Work task:
All of the entries below need to be repeated exactly.

[Entries shown Boundary: Start]

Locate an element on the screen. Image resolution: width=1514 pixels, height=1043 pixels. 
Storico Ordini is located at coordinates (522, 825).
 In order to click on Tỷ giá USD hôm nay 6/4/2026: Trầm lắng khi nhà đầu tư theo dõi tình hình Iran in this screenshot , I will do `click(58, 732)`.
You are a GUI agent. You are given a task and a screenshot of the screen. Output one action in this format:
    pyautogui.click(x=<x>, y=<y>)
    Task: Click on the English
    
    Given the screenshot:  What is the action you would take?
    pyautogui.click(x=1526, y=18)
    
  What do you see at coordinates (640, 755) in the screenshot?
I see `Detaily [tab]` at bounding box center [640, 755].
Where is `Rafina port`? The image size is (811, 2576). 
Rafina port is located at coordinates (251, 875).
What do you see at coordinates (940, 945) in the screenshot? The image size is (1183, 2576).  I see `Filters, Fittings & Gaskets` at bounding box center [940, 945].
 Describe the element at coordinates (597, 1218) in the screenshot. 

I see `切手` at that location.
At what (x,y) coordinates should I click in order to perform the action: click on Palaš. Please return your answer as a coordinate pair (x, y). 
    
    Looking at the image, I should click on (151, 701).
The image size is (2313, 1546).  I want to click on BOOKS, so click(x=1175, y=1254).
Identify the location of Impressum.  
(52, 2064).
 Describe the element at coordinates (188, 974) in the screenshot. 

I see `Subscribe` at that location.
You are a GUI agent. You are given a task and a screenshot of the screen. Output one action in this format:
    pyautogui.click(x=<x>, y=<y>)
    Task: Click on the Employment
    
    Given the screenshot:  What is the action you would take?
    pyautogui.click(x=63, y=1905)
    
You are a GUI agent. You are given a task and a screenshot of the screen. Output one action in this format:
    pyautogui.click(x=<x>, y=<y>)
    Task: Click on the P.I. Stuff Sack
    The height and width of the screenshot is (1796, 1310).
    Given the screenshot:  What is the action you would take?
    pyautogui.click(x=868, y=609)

[Entries shown Boundary: End]

Output of the task:
Locate an element on the screen. Image resolution: width=1514 pixels, height=1043 pixels. 
Storico Ordini is located at coordinates (522, 825).
 In order to click on Tỷ giá USD hôm nay 6/4/2026: Trầm lắng khi nhà đầu tư theo dõi tình hình Iran in this screenshot , I will do `click(58, 732)`.
You are a GUI agent. You are given a task and a screenshot of the screen. Output one action in this format:
    pyautogui.click(x=<x>, y=<y>)
    Task: Click on the English
    
    Given the screenshot:  What is the action you would take?
    pyautogui.click(x=1526, y=18)
    
  What do you see at coordinates (640, 755) in the screenshot?
I see `Detaily [tab]` at bounding box center [640, 755].
Where is `Rafina port`? The image size is (811, 2576). 
Rafina port is located at coordinates (251, 875).
What do you see at coordinates (940, 945) in the screenshot? The image size is (1183, 2576).  I see `Filters, Fittings & Gaskets` at bounding box center [940, 945].
 Describe the element at coordinates (597, 1218) in the screenshot. 

I see `切手` at that location.
At what (x,y) coordinates should I click in order to perform the action: click on Palaš. Please return your answer as a coordinate pair (x, y). 
    
    Looking at the image, I should click on (151, 701).
The image size is (2313, 1546).  I want to click on BOOKS, so click(x=1175, y=1254).
Identify the location of Impressum.  
(52, 2064).
 Describe the element at coordinates (188, 974) in the screenshot. 

I see `Subscribe` at that location.
You are a GUI agent. You are given a task and a screenshot of the screen. Output one action in this format:
    pyautogui.click(x=<x>, y=<y>)
    Task: Click on the Employment
    
    Given the screenshot:  What is the action you would take?
    pyautogui.click(x=63, y=1905)
    
You are a GUI agent. You are given a task and a screenshot of the screen. Output one action in this format:
    pyautogui.click(x=<x>, y=<y>)
    Task: Click on the P.I. Stuff Sack
    The height and width of the screenshot is (1796, 1310).
    Given the screenshot:  What is the action you would take?
    pyautogui.click(x=868, y=609)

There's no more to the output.